Over the next few years, The Network grew and developed. The Network introduced committees to target core themes and policy areas. These have evolved over the decades to focus on training, housing, decarceration, court advocacy, and policy. Importantly, early work for the Network and committee participation was and remains uncompensated.
The Network successfully advocated for House Bill 366, the Illinois Domestic Violence Act. We continued to work in the political realm, supporting the 1984-86 Violence Against Women Act (VAWA) and liaising with local bodies and agencies that are involved in the criminal-legal system, including the police, the courts, and the States Attorney’s Office.
In 1995, we acquired our first full-time, paid Executive Director and office space. A part-time staff support position and the first intern position were added in the spring of 1996.
In 1997, The Network began to offer training for domestic violence advocates and social service providers throughout Metropolitan Chicago. Soon, the Network added staff members to help with the research, coordination, and attention to logistics required to successfully hold several trainings per year.

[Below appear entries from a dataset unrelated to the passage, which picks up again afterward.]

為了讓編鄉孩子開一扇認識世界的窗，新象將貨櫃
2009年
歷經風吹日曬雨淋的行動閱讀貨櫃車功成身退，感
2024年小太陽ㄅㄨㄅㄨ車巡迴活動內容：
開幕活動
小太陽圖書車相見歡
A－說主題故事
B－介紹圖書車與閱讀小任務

The City of Chicago introduced a 24-hour toll-free hotline to connect domestic violence victims with local services in 1998. After a whirlwind of conversations, The Network was chosen to contract with the City and began providing staff and leadership for the new venture. During 2008, the hotline expanded its service area to include survivors throughout the state of Illinois, becoming the Illinois Domestic Violence Hotline. Over the course of its history, trained Victim and Information Referral Advocates have answered over 565,000 calls with confidence and care.

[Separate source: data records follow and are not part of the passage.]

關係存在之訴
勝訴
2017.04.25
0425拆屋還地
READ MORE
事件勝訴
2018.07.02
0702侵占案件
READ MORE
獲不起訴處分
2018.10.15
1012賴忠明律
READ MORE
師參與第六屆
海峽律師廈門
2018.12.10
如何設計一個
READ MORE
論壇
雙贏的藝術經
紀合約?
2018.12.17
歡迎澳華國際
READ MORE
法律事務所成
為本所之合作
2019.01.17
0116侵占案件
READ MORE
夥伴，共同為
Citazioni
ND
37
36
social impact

The Network continues to work diligently to improve the lives of those impacted by domestic violence and gender-based violence using education, policy & advocacy, and through connecting community members with service providers—each step taking us closer to ending society’s tolerance of gender-based violence.

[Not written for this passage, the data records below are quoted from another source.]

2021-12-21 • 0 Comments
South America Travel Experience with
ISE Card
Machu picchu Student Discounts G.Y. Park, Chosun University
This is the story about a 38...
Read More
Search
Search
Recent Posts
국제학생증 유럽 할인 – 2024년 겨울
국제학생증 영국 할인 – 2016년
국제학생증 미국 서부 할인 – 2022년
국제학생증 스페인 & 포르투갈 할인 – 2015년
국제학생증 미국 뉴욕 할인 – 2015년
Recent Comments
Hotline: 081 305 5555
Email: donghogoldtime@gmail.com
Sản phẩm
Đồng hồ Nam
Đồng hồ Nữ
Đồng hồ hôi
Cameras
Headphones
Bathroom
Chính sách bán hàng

Over our evolution as an organization, our society has grown in understanding that anyone can be a survivor of domestic and gender-based violence, regardless of gender, sexual orientation, race, ethnicity, citizenship status, or class. Those with marginalized identities and in marginalized relationships are particularly vulnerable to others exercising power and control over them.
We work to serve all survivors, particularly those impacted by the intersection of state and systemic violence as well as gender-based violence.
Currently, we have a Department of Housing Advocacy, that helps track legislation related to housing survivors, provides training, and advocates for better options for survivors. We offer the Illinois Domestic Violence Hotline, where we provide 24/7 support and safety planning for survivors. Our Policy and Advocacy Department conducts research on gender-based violence in Illinois and works with legislators, volunteers, and service providers to advance legislation based on our policy agenda, which we develop in consultation with our member organizations. The Membership and Community Engagement Department serves as a resource for member organizations by providing grants, a job board, and helping form coalitions. Finally, the Centralized Training Institute offers trainings to ensure we, as gender-based violence advocates and community members, are continually learning and supporting survivors in healing.